Modafinil, a psychostimulant, has a well-established safety profile which makes it an attractive candidate for improving cognitive function. It has shown benefit in improving episodic memory in depressed individuals; however, it did not improve performance on tests of planning, accuracy or sustained attention.
Some treatments such as benzodiazepines, mirtazapine and tricyclic antidepressants negatively impact cognitive functioning. This should be taken into account if they are being used.
Similarly, patients should be made aware that opioid-based painkillers, alcohol and illicit drug use can all impair cognitive functioning.
Non pharmacological
Psychotherapy and brain-training approaches draw on the concept of neuroplasticity; the brain’s inherent ability to change in response to environmental stimuli. In line with this, several computerised exercises have been designed to provide a progressive challenge to participants’ cognitive abilities.
Specifically, computerised cognitive training results in improved perceptions of memory and memory functioning and improvements in sustained attention and performance among a range of tasks.

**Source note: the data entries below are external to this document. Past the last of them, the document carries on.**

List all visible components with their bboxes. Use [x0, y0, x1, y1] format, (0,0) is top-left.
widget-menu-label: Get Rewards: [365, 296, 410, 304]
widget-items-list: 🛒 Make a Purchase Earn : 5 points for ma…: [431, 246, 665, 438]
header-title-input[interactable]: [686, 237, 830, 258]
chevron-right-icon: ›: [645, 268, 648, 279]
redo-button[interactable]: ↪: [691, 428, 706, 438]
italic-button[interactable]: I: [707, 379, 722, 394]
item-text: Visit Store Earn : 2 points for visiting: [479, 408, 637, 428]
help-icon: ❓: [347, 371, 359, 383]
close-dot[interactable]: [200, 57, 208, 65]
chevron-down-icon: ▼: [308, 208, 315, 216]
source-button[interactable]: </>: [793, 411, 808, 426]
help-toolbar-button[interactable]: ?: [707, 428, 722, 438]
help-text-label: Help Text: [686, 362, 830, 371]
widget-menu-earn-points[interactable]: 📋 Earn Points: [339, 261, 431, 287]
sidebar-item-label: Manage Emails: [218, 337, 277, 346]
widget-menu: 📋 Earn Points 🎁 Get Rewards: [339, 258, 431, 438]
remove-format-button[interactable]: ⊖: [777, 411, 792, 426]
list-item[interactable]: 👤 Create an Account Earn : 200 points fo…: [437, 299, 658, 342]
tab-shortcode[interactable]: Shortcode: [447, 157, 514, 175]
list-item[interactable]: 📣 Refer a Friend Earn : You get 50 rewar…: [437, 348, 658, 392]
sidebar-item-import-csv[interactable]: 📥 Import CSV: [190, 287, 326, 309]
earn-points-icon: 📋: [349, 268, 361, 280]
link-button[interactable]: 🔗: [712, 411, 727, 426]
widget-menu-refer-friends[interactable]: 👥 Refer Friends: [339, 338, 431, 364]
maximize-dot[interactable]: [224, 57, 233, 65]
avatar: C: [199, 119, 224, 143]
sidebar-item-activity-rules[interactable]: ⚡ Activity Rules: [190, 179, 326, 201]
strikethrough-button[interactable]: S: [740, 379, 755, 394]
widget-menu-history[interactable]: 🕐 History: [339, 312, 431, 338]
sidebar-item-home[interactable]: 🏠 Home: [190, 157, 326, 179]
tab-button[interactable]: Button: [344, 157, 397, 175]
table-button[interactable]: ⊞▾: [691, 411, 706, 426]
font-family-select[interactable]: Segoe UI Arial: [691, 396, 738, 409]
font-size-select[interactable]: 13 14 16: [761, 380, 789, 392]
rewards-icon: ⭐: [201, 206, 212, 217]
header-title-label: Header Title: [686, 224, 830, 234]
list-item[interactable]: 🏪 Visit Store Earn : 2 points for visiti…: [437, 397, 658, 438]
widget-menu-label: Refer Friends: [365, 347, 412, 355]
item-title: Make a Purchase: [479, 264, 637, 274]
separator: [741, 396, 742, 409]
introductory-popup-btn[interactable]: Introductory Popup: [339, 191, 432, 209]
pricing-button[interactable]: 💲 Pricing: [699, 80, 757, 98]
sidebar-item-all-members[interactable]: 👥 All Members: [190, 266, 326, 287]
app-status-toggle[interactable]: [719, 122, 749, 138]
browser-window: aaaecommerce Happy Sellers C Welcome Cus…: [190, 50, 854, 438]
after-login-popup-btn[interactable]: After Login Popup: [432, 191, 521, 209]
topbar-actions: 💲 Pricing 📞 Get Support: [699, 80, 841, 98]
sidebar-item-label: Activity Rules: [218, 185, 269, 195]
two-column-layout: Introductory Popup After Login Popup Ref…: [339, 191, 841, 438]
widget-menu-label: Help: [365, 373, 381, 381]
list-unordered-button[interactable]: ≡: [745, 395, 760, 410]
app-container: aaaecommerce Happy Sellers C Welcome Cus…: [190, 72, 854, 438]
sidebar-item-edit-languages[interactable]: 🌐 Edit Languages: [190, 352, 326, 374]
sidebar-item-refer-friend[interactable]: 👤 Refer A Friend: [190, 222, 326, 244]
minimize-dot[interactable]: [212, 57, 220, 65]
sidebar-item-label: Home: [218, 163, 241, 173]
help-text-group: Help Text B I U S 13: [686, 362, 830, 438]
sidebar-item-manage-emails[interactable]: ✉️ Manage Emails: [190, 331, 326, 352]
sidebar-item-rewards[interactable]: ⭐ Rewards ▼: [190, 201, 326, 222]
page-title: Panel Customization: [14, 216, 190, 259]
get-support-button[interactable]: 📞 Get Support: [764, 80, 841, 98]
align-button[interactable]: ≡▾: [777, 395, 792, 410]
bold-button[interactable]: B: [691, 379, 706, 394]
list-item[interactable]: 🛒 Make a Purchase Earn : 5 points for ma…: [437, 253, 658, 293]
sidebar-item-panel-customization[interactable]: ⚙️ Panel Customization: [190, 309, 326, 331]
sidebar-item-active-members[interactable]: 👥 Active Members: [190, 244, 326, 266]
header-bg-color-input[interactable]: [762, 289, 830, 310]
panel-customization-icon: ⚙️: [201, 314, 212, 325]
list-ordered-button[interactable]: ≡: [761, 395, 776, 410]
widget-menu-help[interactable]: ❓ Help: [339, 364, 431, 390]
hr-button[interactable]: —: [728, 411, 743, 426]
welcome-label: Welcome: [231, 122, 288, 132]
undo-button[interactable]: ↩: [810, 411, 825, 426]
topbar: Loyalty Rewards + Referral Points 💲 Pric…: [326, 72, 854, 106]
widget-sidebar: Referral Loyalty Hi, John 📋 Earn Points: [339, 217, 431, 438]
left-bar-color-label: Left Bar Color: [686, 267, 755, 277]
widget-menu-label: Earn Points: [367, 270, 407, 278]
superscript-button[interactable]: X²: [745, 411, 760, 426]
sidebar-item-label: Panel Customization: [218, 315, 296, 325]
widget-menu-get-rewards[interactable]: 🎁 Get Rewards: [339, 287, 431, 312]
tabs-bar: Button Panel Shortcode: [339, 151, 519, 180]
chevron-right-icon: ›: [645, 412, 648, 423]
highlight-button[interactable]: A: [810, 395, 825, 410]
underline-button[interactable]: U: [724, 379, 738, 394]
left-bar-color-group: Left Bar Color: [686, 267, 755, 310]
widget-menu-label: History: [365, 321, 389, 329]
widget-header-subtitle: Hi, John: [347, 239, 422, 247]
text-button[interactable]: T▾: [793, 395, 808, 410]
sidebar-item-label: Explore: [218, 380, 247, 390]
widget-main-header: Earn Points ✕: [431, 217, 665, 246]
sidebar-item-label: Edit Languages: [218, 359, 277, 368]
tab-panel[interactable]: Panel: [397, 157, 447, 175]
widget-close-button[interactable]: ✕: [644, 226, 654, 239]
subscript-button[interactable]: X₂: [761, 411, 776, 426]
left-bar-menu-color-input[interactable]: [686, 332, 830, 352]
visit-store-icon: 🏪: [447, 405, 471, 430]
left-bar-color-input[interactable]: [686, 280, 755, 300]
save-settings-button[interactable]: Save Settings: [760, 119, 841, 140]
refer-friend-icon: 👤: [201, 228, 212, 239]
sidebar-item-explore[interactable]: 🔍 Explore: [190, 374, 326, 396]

While cognitive behavioural therapy (CBT) has a good evidence base in alleviating depressive symptoms, it has also been shown to be effective in improving psychosocial functioning. It has been suggested that this may be mediated via its effects on cognition.
Similarly, newer forms of CBT such as cognitive rehabilitation therapy (CRT) have been shown to restore normal occupational and social functioning by compensating for the newly formed cognitive deficits.
Aspects of cognitive dysfunction have been shown to improve with exercise, an effect separate from its beneficial effect on mood.
An important aspect of depression treatment, especially if cognitive dysfunction is prominent, is supporting the patient’s return to work. It is common for a patient to have had a period of sick leave, and their return must be handled intelligently and sensitively, possibly including disclosure to the employer and a phased return.
Conclusion
Cognitive dysfunction in major depressive disorder effects risk of relapse as well as long-term functioning and quality of life. To improve these outcomes we must assess and treat the cognitive aspects of the illness.
Despite current treatments, the level of residual disability experienced by patients with major depressive disorder remains intolerably high. Hopefully, this will improve with the development of new pharmacological agents as well as psychological and cognitive training interventions that specifically target cognitive dysfunction.
References on request
- Dr Roisin McCafferty and Dr Sadaf Khan are Psychiatry Registrars at St Patrick’s University Hospital.
- Dr Declan Lyons, Consultant Psychiatrist, St Patrick’s University Hospital.